* [EXERCISE]
Please copy out every line in the records below that includes the word "Awards".
Start of RECORD EXTRACTS
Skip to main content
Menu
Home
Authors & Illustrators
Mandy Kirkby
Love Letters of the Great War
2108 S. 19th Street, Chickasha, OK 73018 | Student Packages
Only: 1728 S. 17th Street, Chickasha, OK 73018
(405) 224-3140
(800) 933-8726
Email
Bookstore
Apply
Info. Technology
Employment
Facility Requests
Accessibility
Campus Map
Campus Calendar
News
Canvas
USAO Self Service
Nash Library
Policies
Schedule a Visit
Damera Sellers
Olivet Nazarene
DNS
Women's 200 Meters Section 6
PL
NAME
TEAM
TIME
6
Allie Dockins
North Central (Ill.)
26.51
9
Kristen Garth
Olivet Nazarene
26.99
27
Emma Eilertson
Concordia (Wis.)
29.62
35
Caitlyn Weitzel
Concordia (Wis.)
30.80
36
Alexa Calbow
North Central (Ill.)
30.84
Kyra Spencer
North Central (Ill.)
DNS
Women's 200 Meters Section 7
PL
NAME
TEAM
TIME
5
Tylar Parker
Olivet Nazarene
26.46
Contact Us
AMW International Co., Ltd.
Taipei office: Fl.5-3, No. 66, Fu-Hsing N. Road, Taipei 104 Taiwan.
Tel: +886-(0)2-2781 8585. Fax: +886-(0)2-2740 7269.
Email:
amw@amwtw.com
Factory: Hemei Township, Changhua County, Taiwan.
End of RECORD EXTRACTS
Start of RECORD EXTRACTS
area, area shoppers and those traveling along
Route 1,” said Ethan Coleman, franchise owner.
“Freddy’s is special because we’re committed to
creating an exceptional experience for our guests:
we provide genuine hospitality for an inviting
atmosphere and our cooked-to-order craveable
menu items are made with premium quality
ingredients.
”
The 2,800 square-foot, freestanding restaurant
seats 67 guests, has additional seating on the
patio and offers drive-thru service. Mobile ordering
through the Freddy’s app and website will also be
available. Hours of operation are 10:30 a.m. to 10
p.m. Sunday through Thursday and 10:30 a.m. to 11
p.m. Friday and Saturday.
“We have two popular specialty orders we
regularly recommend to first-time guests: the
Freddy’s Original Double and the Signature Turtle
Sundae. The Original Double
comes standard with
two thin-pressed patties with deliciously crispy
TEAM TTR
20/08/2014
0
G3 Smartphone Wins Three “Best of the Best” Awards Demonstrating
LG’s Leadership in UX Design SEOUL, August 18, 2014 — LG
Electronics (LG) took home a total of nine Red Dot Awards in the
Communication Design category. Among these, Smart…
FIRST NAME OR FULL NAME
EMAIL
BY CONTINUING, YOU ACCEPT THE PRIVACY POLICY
End of RECORD EXTRACTS
* [THE COMPLETED TASK]
G3 Smartphone Wins Three “Best of the Best” Awards Demonstrating
Electronics (LG) took home a total of nine Red Dot Awards in the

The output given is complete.